Better control of blood glucose levels may reduce the risk of AKI in adults with type 2 diabetes and CKD, according to an analysis of US and Swedish data in Diabetes Care.
The study included data on two observational cohorts of patients with type 2 diabetes and confirmed stage G3 to G5 CKD receiving routine care in one US and one Swedish health system. The US cohort, drawn from the Geisinger Health System in Pennsylvania, consisted of 22,877 patients: median age 72 years, 55% female, and estimated glomerular filtration rate (eGFR) 52 mL/min/1.73 m2. The Swedish cohort included 12,157 patients from the Stockholm Creatinine Measurements (SCREAM) project: median age 77 years, 50% women, eGFR 51 mL/min/1.73 m2. Baseline HbA1c and time-varying HbA1c were evaluated for incident AKI, defined as a 0.3 mg/dL or greater increase in creatinine over 48 hours or a 1.5-fold increase over 7 days.
A total of 7060 AKI events occurred over 3.1 years of follow-up in the US cohort and 2619 events over 2.3 years in the Swedish cohort. On adjusted analysis, the risk of AKI was increased by about 30% for patients with baseline HbA1c over 9%, compared to values of 6% to 6.9%: hazard ratio (HR) 1.29 in the US cohort and 1.33 in the Swedish cohort. Particularly in the US cohort, there was a J-shaped association between baseline HbA1c and AKI, with higher risk at both the lower and higher end of the range.

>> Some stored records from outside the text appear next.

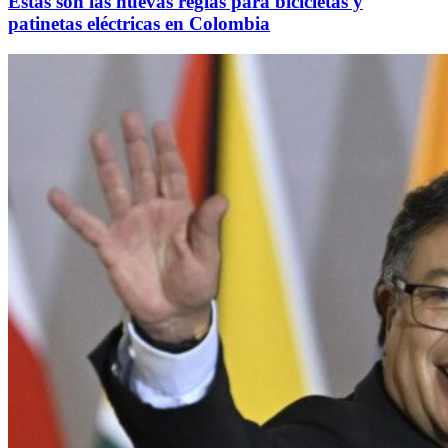
Estas son las nuevas reglas para bicicletas y
patinetas eléctricas en Colombia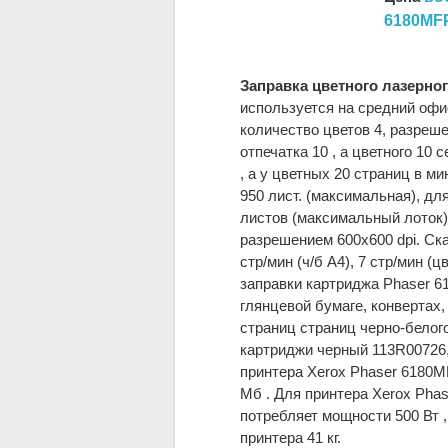
6180MF
Заправка цветного лазерно
используется на средний офи
количество цветов 4, разреше
отпечатка 10 , а цветного 10
, а у цветных 20 страниц в м
950 лист. (максимальная), дл
листов (максимальный лоток
разрешением 600x600 dpi. Ск
стр/мин (ч/б А4), 7 стр/мин (
заправки картриджа Phaser 61
глянцевой бумаге, конвертах,
страниц страниц черно-белог
картриджи черный 113R00726,
принтера Xerox Phaser 6180M
Мб . Для принтера Xerox Pha
потребляет мощности 500 Вт ,
принтера 41 кг.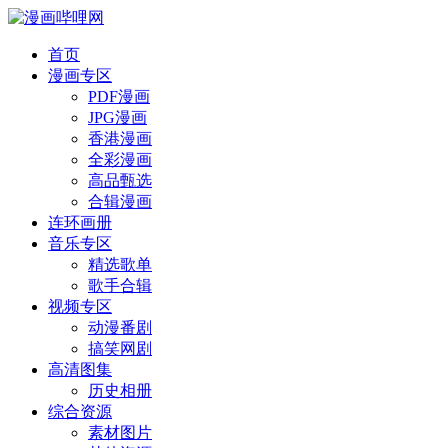
首页
漫画专区
PDF漫画
JPG漫画
香港漫画
全彩漫画
高品甄选
合辑漫画
连环画册
音乐专区
精选歌单
歌手合辑
视频专区
动漫番剧
搞笑网剧
高清图集
历史相册
综合资源
素材图片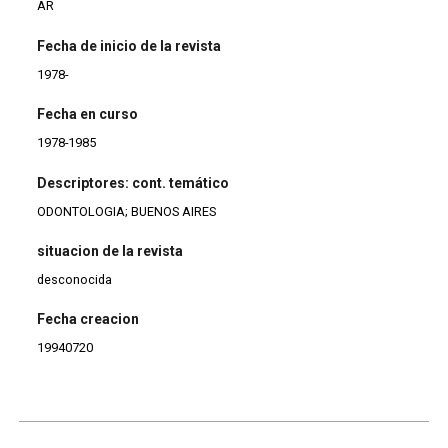
AR
Fecha de inicio de la revista
1978-
Fecha en curso
1978-1985
Descriptores: cont. temático
ODONTOLOGIA; BUENOS AIRES
situacion de la revista
desconocida
Fecha creacion
19940720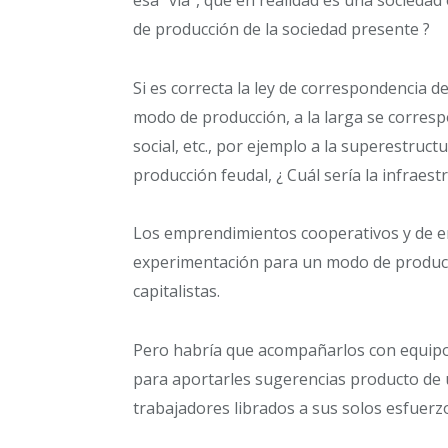
de producción de la sociedad presente ?
Si es correcta la ley de correspondencia d
modo de producción, a la larga se correspo
social, etc., por ejemplo a la superestruc
producción feudal, ¿ Cuál sería la infraes
Los emprendimientos cooperativos y de 
experimentación para un modo de producc
capitalistas.
Pero habría que acompañarlos con equipos
para aportarles sugerencias producto de un
trabajadores librados a sus solos esfuer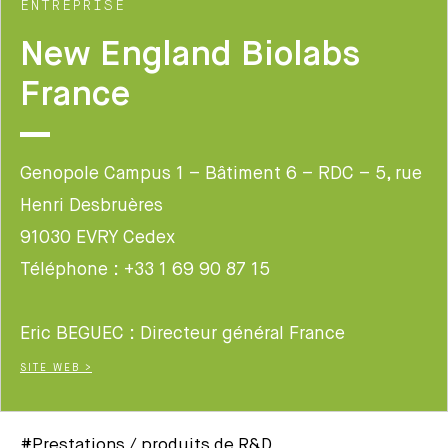
ENTREPRISE
New England Biolabs
France
Genopole Campus 1 – Bâtiment 6 – RDC – 5, rue
Henri Desbruères
91030 EVRY Cedex
Téléphone : +33 1 69 90 87 15
Eric BEGUEC : Directeur général France
SITE WEB >
#Prestations / produits de R&D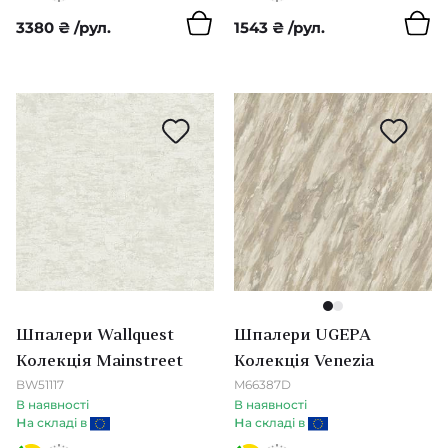
Melsetter
3380
₴
/рул.
1543
₴
/рул.
Kabuki
Santorini
Monaco
Essentials Les Tricots
Manovo
Essentials L'Invite
1
2
Шпалери Wallquest
Шпалери UGEPA
Essentials Modulaire
Колекція Mainstreet
Колекція Venezia
Icons (Arte)
BW51117
M66387D
В наявності
В наявності
н
н
а складі в
а складі в
Kanso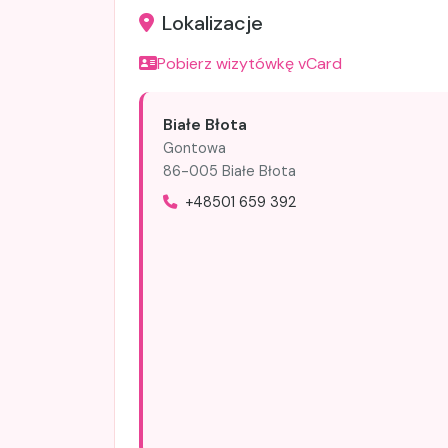
Lokalizacje
Pobierz wizytówkę vCard
Białe Błota
Gontowa
86-005 Białe Błota
+48501 659 392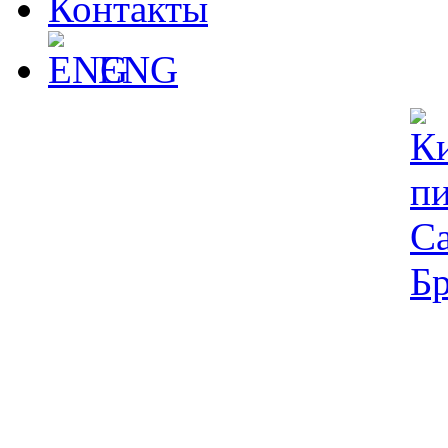
Контакты
ENG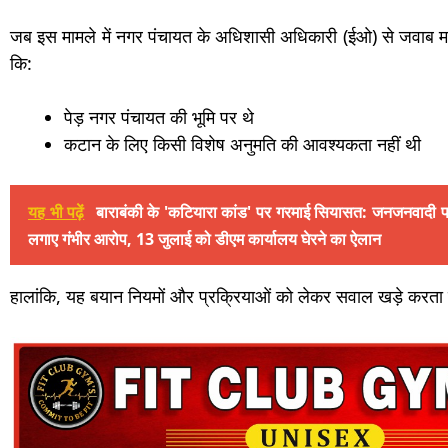
जब इस मामले में नगर पंचायत के अधिशासी अधिकारी (ईओ) से जवाब मांगा 
कि:
पेड़ नगर पंचायत की भूमि पर थे
कटान के लिए किसी विशेष अनुमति की आवश्यकता नहीं थी
यह भी पढ़ें
बाराबंकी के 'कटियारा कांड' पर गरमाई सियासत: जनजनवादी पार्
लगाए गंभीर आरोप, 13 जुलाई को डीएम कार्यालय घेरने का ऐलान
हालांकि, यह बयान नियमों और प्रक्रियाओं को लेकर सवाल खड़े करता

The findings were similar on analysis of time-varying HbA1c and on stratified analysis with death as a competing risk. Higher and lower HbA1c values were also associated with increased mortality. At baseline HbA1c of 9% or higher, HRs for mortality were 1.30 in the US and 1.46 in the Swedish cohort. At HbA1c under 6%, HRs were 1.11 in both cohorts [Xu Y, et al. Glycemic control and the risk of acute kidney injury in patients with type 2 diabetes and chronic kidney disease: Parallel population-based cohort studies in U.S. and Swedish routine care. Diabetes Care 2020; 43:2975–2982. doi: 10.2337/dc20-1588].